Herb-Crusted Pot Roast in the Crock Pot

I wasn't in the mood for a big birthday party this year because I have so much going on with school this semester, so instead I decided to celebrate with a small dinner party at home.  Since I was feeling a little overextended, I decided to make something that would impress my guests without involving a ton of work on my part.  Enter the slow cooker!  I love being able to do a little bit of prep early in the day and then have dinner ready when I need it.  This pot roast with herbs and sweet onions is melt-in-your-mouth tender and has great flavor, all for maybe 15-20 minutes of work.  I served it with roasted carrots (cooked separately in the oven a few minutes before the roast was done) and good bread from the grocery.  The leftovers were really tasty too, especially with some blue cheese crumbled on top.

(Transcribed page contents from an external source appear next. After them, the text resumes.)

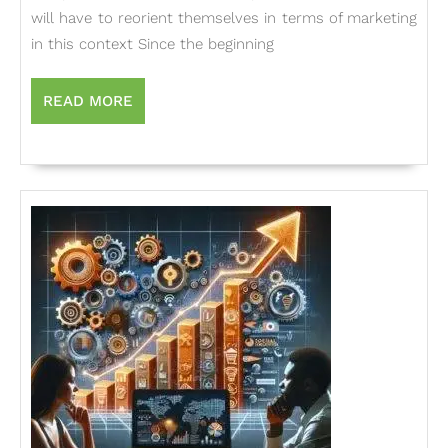
Indian
will have to reorient themselves in terms of marketing
Firms
in this context Since the beginning
in
a
READ
READ MORE
MORE
Liberal
Econo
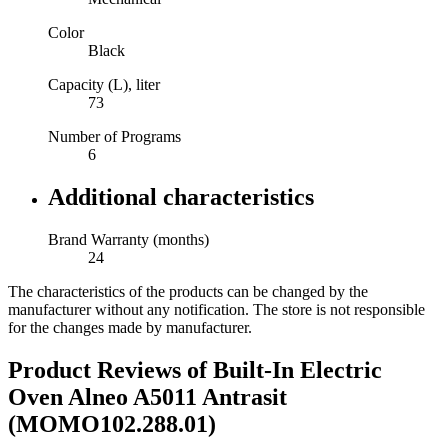
Color
Black
Capacity (L), liter
73
Number of Programs
6
Additional characteristics
Brand Warranty (months)
24
The characteristics of the products can be changed by the
manufacturer without any notification. The store is not responsible
for the changes made by manufacturer.
Product Reviews of
Built-In Electric
Oven Alneo A5011 Antrasit
(MOMO102.288.01)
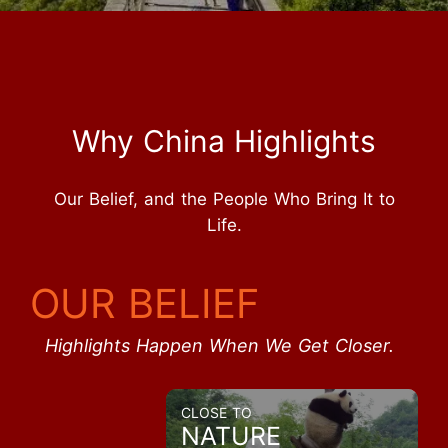
Why China Highlights
Our Belief, and the People Who Bring It to
Life.
OUR BELIEF
Highlights Happen When We Get Closer.
CLOSE TO
NATURE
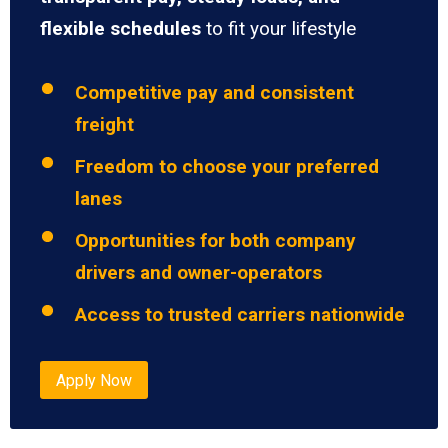
flexible schedules
to fit your lifestyle
Competitive pay and consistent
freight
Freedom to choose your preferred
lanes
Opportunities for both company
drivers and owner-operators
Access to trusted carriers nationwide
Apply Now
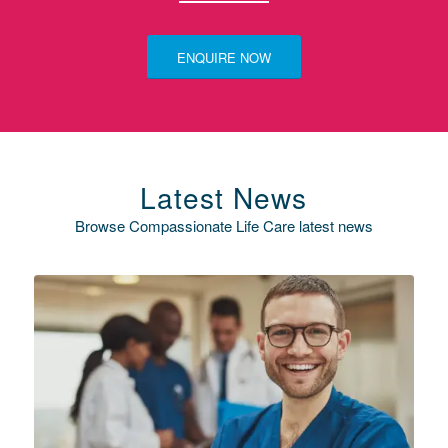
ENQUIRE NOW
Latest News
Browse Compassionate Life Care latest news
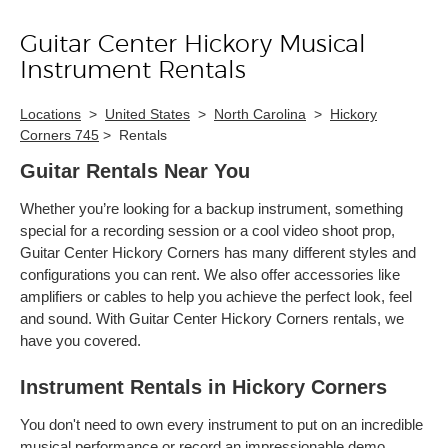
Guitar Center Hickory Musical
Skip link
Instrument Rentals
Locations
>
United States
>
North Carolina
>
Hickory
Corners 745
>
Rentals
Guitar Rentals Near You
Whether you’re looking for a backup instrument, something
special for a recording session or a cool video shoot prop,
Guitar Center Hickory Corners has many different styles and
configurations you can rent. We also offer accessories like
amplifiers or cables to help you achieve the perfect look, feel
and sound. With Guitar Center Hickory Corners rentals, we
have you covered.
Instrument Rentals in Hickory Corners
You don't need to own every instrument to put on an incredible
musical performance or record an impressionable demo.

Herb-Crusted Pot Roast in the Crock Pot (adapted from Yammie's Glutenfreedom, original recipe here)
Serves

Beef chuck roast (I used two, 6 pounds total)
Salt and pepper
Oil
Lots of chopped herbs: I used a few sprigs each of thyme, oregano, rosemary, and tarragon)
1 large yellow onion

1. Season the meat generously with salt and pepper on both sides.
2. In a large skillet, heat just enough oil to coat the bottom over medium high heat.  Add the meat (working in batches if necessary), and cook for a few minutes on each side, until nicely browned.  Be very careful when flipping, as the oil will spatter.
3. Scatter some of the herbs in the bottom of the crockpot.  Place the beef in the crockpot, and then scatter the rest of the herbs on top.  (If you're using two roasts, scatter some herbs between them as well.)
4. Cut the onion into medium-thick slices, and then scatter all over the meat.
5. Cover and cook on low for 8 hours.